Many families of people killed in N.S. mass shooting boycott public hearings

Lawyers representing more than half of the people killed in the April 2020 mass shooting in Nova Scotia say they are boycotting four days of public inquiry proceedings in response to a ruling that three key Mounties will not have to testify in person.

Patterson Law, which represents families of 14 people, says top Mounties should be questioned directly

Lawyers representing more than half of the people killed in the April 2020 mass shooting in Nova Scotia say they are boycotting four days of public inquiry proceedings in response to a ruling that three key Mounties will not have to testify in person.
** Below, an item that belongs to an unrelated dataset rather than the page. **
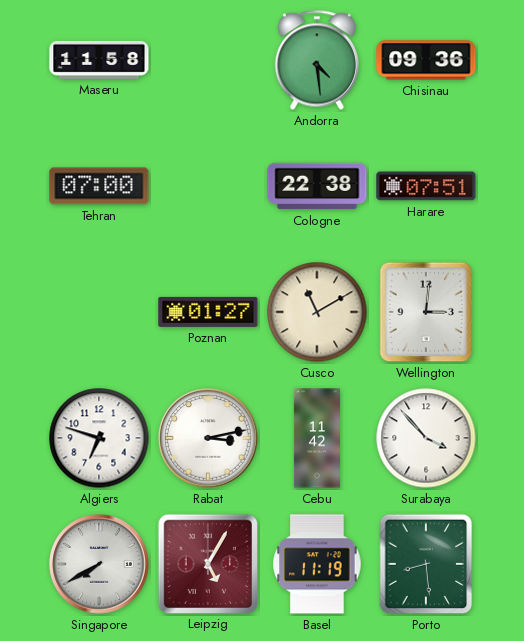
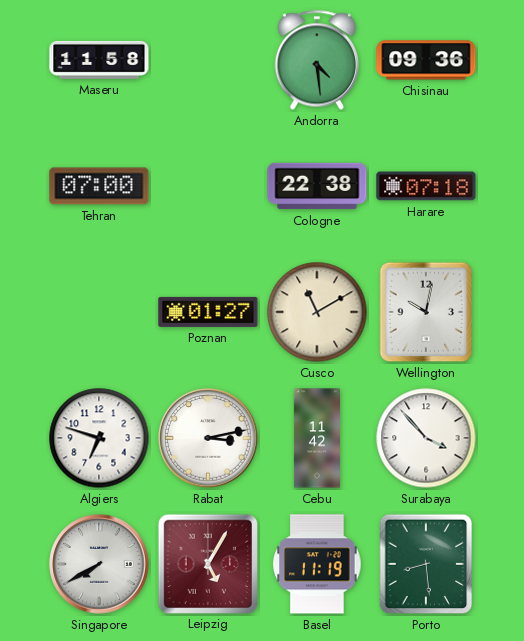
Harare: 07:51 -> 07:18
Wellington: 3:01 -> 10:02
Rob Pineo, a lawyer with Patterson Law, said that his clients asked their legal team not to attend Mass Casualty Commission hearings for the rest of this week and the two days of hearings scheduled for next week. His firm represents families of 14 people that were killed and several other individuals who have been deeply affected by the shooting rampage that left 22 people dead in April of 2020.
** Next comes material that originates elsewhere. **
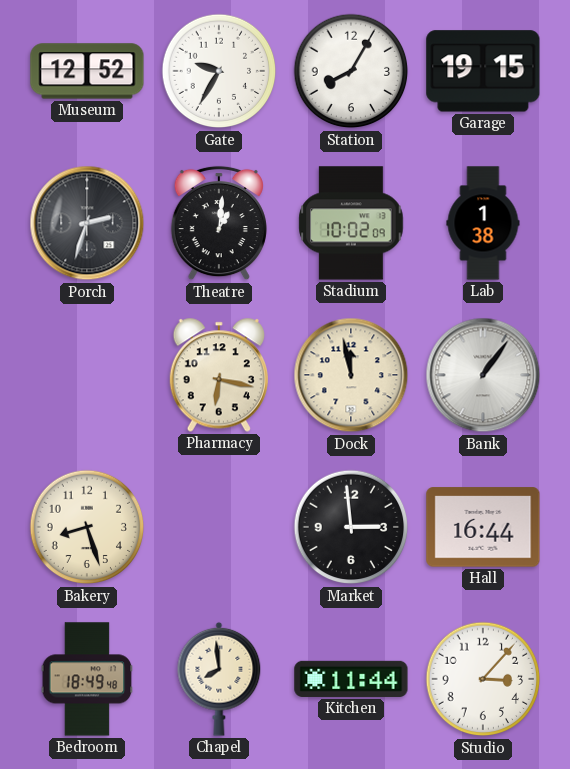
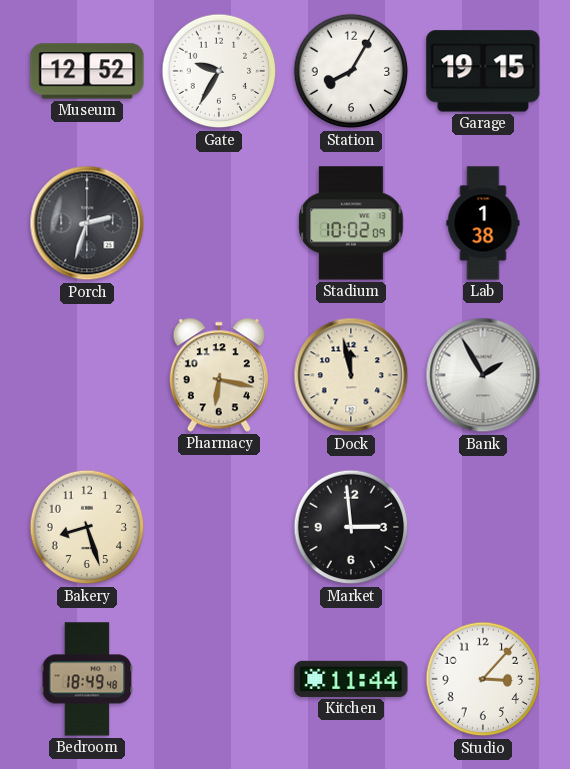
Theatre: 1:01 -> none
Bank: 1:06 -> 1:55
Hall: 16:44 -> none
Chapel: 7:59 -> none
"Our clients are disheartened and further traumatized by the commissioners' decision to not allow their own lawyers to be present and participate in the questioning of whom they view to be amongst the most crucial RCMP 'in command' members, Staff Sgt. Brian Rehill and Sgt. Andy O' Brien," Pineo's statement said.
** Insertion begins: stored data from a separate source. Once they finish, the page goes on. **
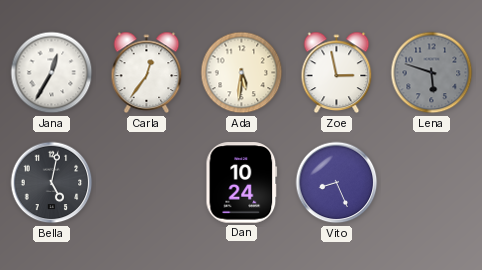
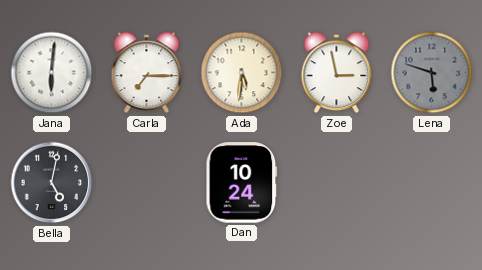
Jana: 12:35 -> 6:01
Carla: 12:36 -> 7:15
Vito: 8:26 -> none
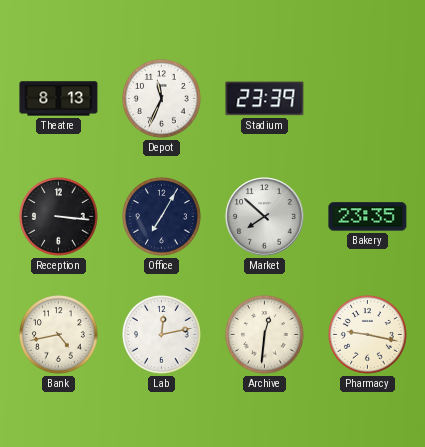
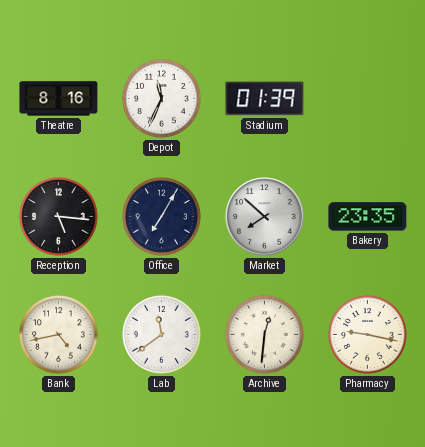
Theatre: 8:13 -> 8:16
Stadium: 23:39 -> 01:39
Reception: 3:16 -> 5:16
Lab: 12:13 -> 11:39
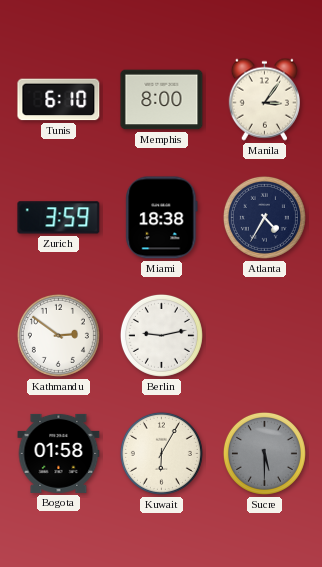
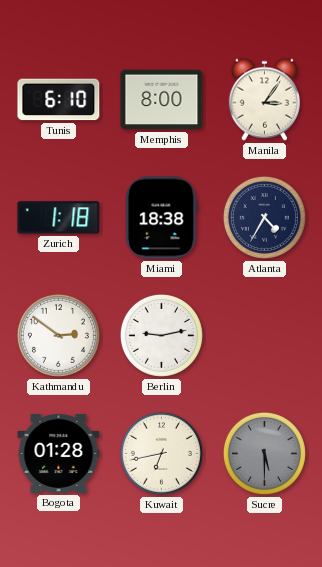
Zurich: 3:59 -> 1:18
Bogota: 01:58 -> 01:28
Kuwait: 6:05 -> 6:43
The post went on to say the group wants to send a "clear message that they will not be associated with this restricted fact-finding process for such critical evidence."

Tara Miller, who represents relatives of Aaron Tuck and Kristen Beaton, who was pregnant when she was killed, confirmed to CBC News that she will also be boycotting the proceedings.

Commission granted accommodations

The National Police Federation and Canada's attorney general had requested that O'Brien and Rehill provide their evidence by sworn affidavit, and that Staff Sgt. Al Carroll testify in person but only have commission counsel ask questions.

The Mass Casualty Commission leading the inquiry released its response to these requests on Tuesday, ruling that Rehill and O'Brien will testify via pre-recorded video interviews on May 30 and 31.

Only lawyers for the commission, or the commissioners themselves, will ask the officers direct questions. Lawyers for the victims' families can submit questions.

Carroll will testify live on Thursday via Zoom, and can be questioned by all lawyers.

The commission's decision said it took into account the officers' health information, which is private, and "settled on what we believe is the appropriate balance that allows the public to hear and understand this evidence in a meaningful way while minimizing potential harm to the witnesses."

Wednesday another Mountie, Staff Sgt. Bruce Briers, who was risk manager at RCMP dispatch centre morning of April 19, is scheduled to testifying in person in Truro, the first day hearings will be held in Colchester County.